# Joining oak to pine for a chessboard?



## Firestarter (May 5, 2014)

I've been lurking for a while, figured it was time to finally make a post. 

My brother in law has this thing going where he reclaims wood and does all these great projects, so I work for a restoration company and decided maybe I could find ways to salvage wood from burned down houses, scrap, and any other way wood is wasted. My easiest access to decent lumber has been through pallets. I'm very experienced in carpentry, but I don't do much finishing work. Did a table a few years back, but that's it. 

So, I'm considering doing a few chessboards. I'd rather stay to my current idea of only repurposing lumber, but if I have no choice, I will go buy some. My idea was to use pine framing for the light squares and red oak from pallets for the dark ones. I know joining pine and oak together is not recommended, however, for something as small as a 16"x16" chessboard, would it be such a bad idea? Also planning on having an oak frame around it. So, with all that adhesive holding it together from all sides, plus each individual square, would the different moving qualities still have a major effect? If that can't work out, my other idea was to use all oak, stain half the strips, do the glue up, then finish. But I'm thinking the finishing work will probably sand off all the stain. 

Also, I do not have a planer or jointer. I'm doing all this with a table saw, hand planer, power planer, belt sander (and various others of course). Would love to have a jointer/planer eventually, but it's not in the cards right now. So, any lumber I get has to already be reasonably dimensioned. 

Thanks in advance.


----------



## Steve Neul (Sep 2, 2011)

You won't have any problems gluing oak to pine. The problem you might experience is pallet wood isn't normally kiln dried so you will have more than usual problems with wood movement. If that is all you have to work with I would do it and see what happens. If you could tongue and groove the joints it would help.


----------



## Firestarter (May 5, 2014)

Actually, I ended up reconsidering. Found some other uses for the pallet wood, and ended up just going to Lowe's and grabbing some cedar and pine for one board, and some oak and poplar for the other.

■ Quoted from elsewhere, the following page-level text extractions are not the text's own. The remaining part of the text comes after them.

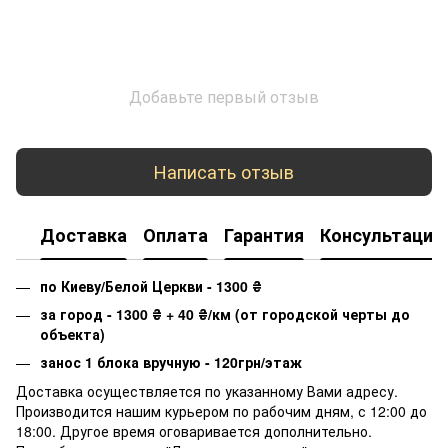
Добавьте первый отзыв
Написать отзыв
Доставка
Оплата
Гарантия
Консультация
по Киеву/Белой Церкви - 1300
₴
за город - 1300
₴
+ 40
₴
/км (от городской черты до
объекта)
занос 1 блока вручную - 120грн/этаж
Доставка осуществляется по указанному Вами адресу.
Производится нашим курьером по рабочим дням, с 12:00 до
18:00. Другое время оговаривается дополнительно.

Thanks for the info on the pallet wood though, the project I decided to use it for is having some movement problems and that pretty much explains it.


----------



## HowardAcheson (Nov 25, 2011)

Couple of serious design problems with you plans. 

First Oak and pine have lots of differences in their expansion factors. Gluing one to the other will create unequal tensions and the field joints will likely fail.

Second, you can't have a surrounding frame. Again, the field will expand and contract with changes in relative humidity but the frame will not expand and contract. Something is going to have to give. Things like chessboards are typically made using veneers glued to a composition substrate like plywood or MDF.


----------



## robert.klonoski (Apr 10, 2021)

Now I may be mistaken, but I believe the old Drueke chess boards were made of pine and red oak. The re-born Drueke uses maple and walnut. These are / were all two-sided, solid boards, not veneered, and had / have surrounds in either red oak or walnut. They are remarkably stable boards. On some 50+ year old boards you'll get a crack on an edge where grain runs perpendicular to the edge, but to me that adds to their look.


----------



## Bob Bengal (Jan 2, 2021)

Welcome to the forum @robert.klonoski , good to see a Kliban cat.


----------